Erano ore che ci stavo lavorando, chiusa nel mio ufficio buio illuminato dalla lampada sulla scrivania, circondata da tazze di caffè vuoto e cartelle colme di documenti. Ormai quasi tutti se n'erano andati, eccetto la sottoscritta e qualche poliziotto disseminato qua e là per l'edificio, intento a fare il suo turno notturno.

《Aigoo, mi serve altro caffè o non sopravviverò questa notte》 borbottai tra me e me aggiustando la targhetta argentea con il nome appuntata sulla giacca. Le nere lettere erano messe in risalto grazie al metallo lucente.

Mi alzai allo stesso ritmo di un bradipo, con gli occhi rossi per la stanchezza e le spalle doloranti per la postura scorretta che generalmente si sviluppa lavorando da seduti, e con passo lento mi avviai verso le macchinette al secondo piano. L'ascensore non funzionava, dunque dovetti scendere per le scale.

Passando per il quarto piano, un lamento quasi impercettibile catturò la mia attenzione e la maledetta curiosità non mi diede pace fino a quando non trascinai il mio corpo sfinito per i corridoi tranquilli alla ricerca della fonte dei gemiti.

Mi ritrovai così in mezzo a celle fredde e buie, dove l'unica fonte di luce erano le lampade a led presenti nel corridoio e il silenzio regnava sovrano, inghiottendo coloro a cui la libertà era stata negata. Alcuni di loro dormivano, altri erano occupati in qualche attività insolita, altri ancora cercavano di afferrare la mia manica o il lembo della camicia per pregarmi di liberarli. La cosa più complessa del mio lavoro era rimanere impassibile davanti a determinate scene strappalacrime e tentare di non credere anche a coloro le cui azioni sembravano troppo credibili.

Arrivata in fondo al corridoio mi fermai, avendo finalmente raggiunto la mia meta. Come avevo previsto, il lamento proveniva dalla cella di Park Chaeyoung. La ragazza sedeva nello stesso angolo di quella mattina, con le ginocchia strette al petto; singhiozzava silenziosamente, come se cercasse in tutti i modi di ovattate il rumore.

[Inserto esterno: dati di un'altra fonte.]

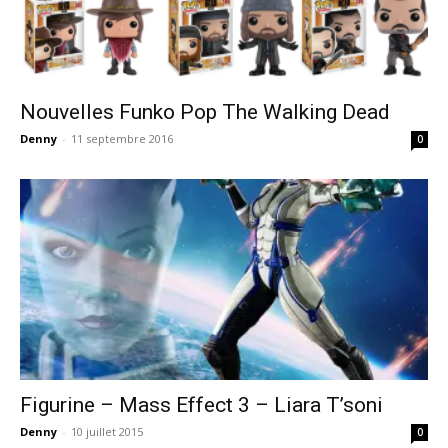
Nouvelles Funko Pop The Walking Dead
Denny
-
11 septembre 2016
0
Figurine – Mass Effect 3 – Liara T’soni
Denny
-
10 juillet 2015
0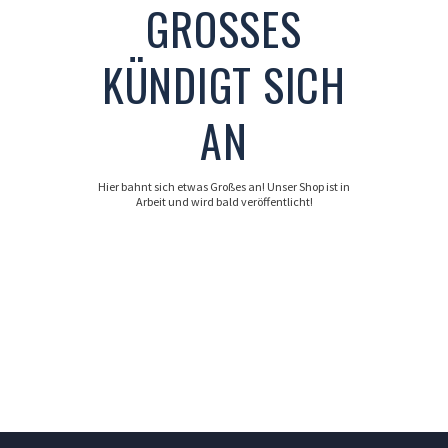
GROSSES K
ÜNDIGT SICH A
N
Hier bahnt sich etwas Großes an! Unser Shop ist in
Arbeit und wird bald veröffentlicht!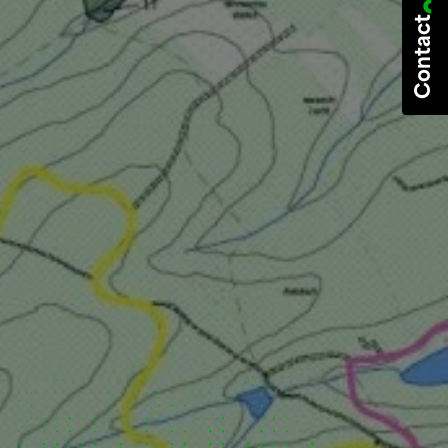
Contact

Non ci mise molto ad accorgersi della mia presenza, avendo un udiro estremamente acuto, di fatto, alzò immediatamente la testa non appena sentì il rumore dei passi farsi sempre più vicino.

《Cosa diamine vuoi?》 Gridò con voce rotta dal pianto e il naso arrossato, mentre si stringeva nell'angolo nel vano tentativo di non far vedere la propria frustrazione. Appoggiò la schiena al muro scarabocchiato, voltando la testa verso di me.